**AIM OF THE TASK**
Every line in the listing that holds "reizigers" counts once; state the total and nothing more.

**MATERIAL SHOWN**
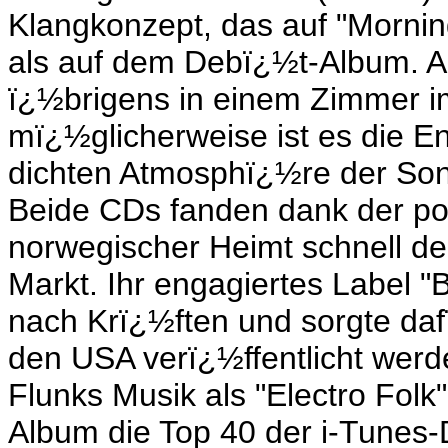
Klangkonzept, das auf "Morning
als auf dem Debï¿½t-Album.
ï¿½brigens in einem Zimmer im
mï¿½glicherweise ist es die E
dichten Atmosphï¿½re der Son
Beide CDs fanden dank der po
norwegischer Heimt schnell de
Markt. Ihr engagiertes Label "
nach Krï¿½ften und sorgte dafï
den USA verï¿½ffentlicht werd
Flunks Musik als "Electro Folk" 
Album die Top 40 der i-Tunes-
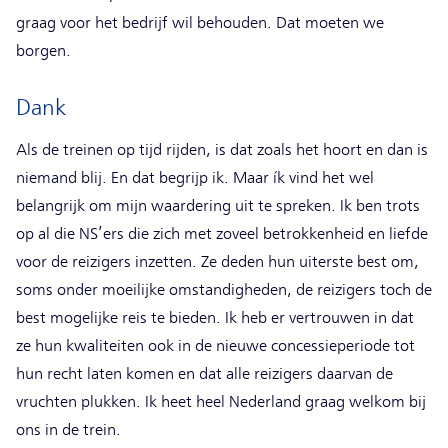
graag voor het bedrijf wil behouden. Dat moeten we
borgen.
Dank
Als de treinen op tijd rijden, is dat zoals het hoort en dan is
niemand blij. En dat begrijp ik. Maar ík vind het wel
belangrijk om mijn waardering uit te spreken. Ik ben trots
op al die NS’ers die zich met zoveel betrokkenheid en liefde
voor de reizigers inzetten. Ze deden hun uiterste best om,
soms onder moeilijke omstandigheden, de reizigers toch de
best mogelijke reis te bieden. Ik heb er vertrouwen in dat
ze hun kwaliteiten ook in de nieuwe concessieperiode tot
hun recht laten komen en dat alle reizigers daarvan de
vruchten plukken. Ik heet heel Nederland graag welkom bij
ons in de trein.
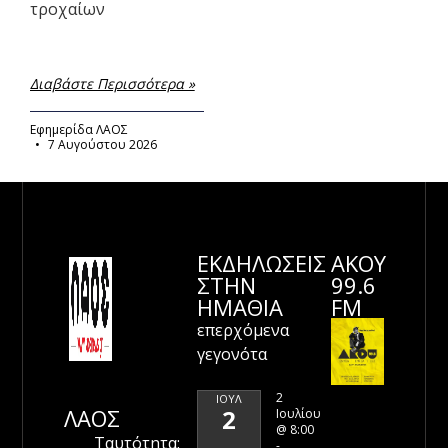
τροχαίων
Διαβάστε Περισσότερα »
Εφημερίδα ΛΑΟΣ
7 Αυγούστου 2026
ΕΚΔΗΛΩΣΕΙΣ
ΑΚΟΥ
ΣΤΗΝ
99.6
ΗΜΑΘΊΑ
FM
επερχόμενα
γεγονότα
2
ΙΟΎΛ
ΛΑΟΣ
2
Ιουλίου
@ 8:00
Ταυτότητα:
-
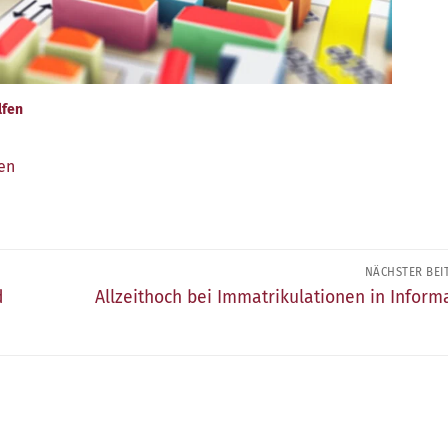
lfen
en
NÄCHSTER BEI
Nächster
d
Allzeithoch bei Immatrikulationen in Inform
Beitrag:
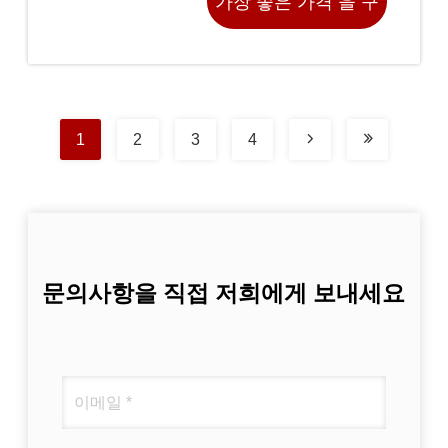
가장 좋은 가격 을 구
하라
1
2
3
4
문의사항을 직접 저희에게 보내세요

**ANSWER SPACE**
3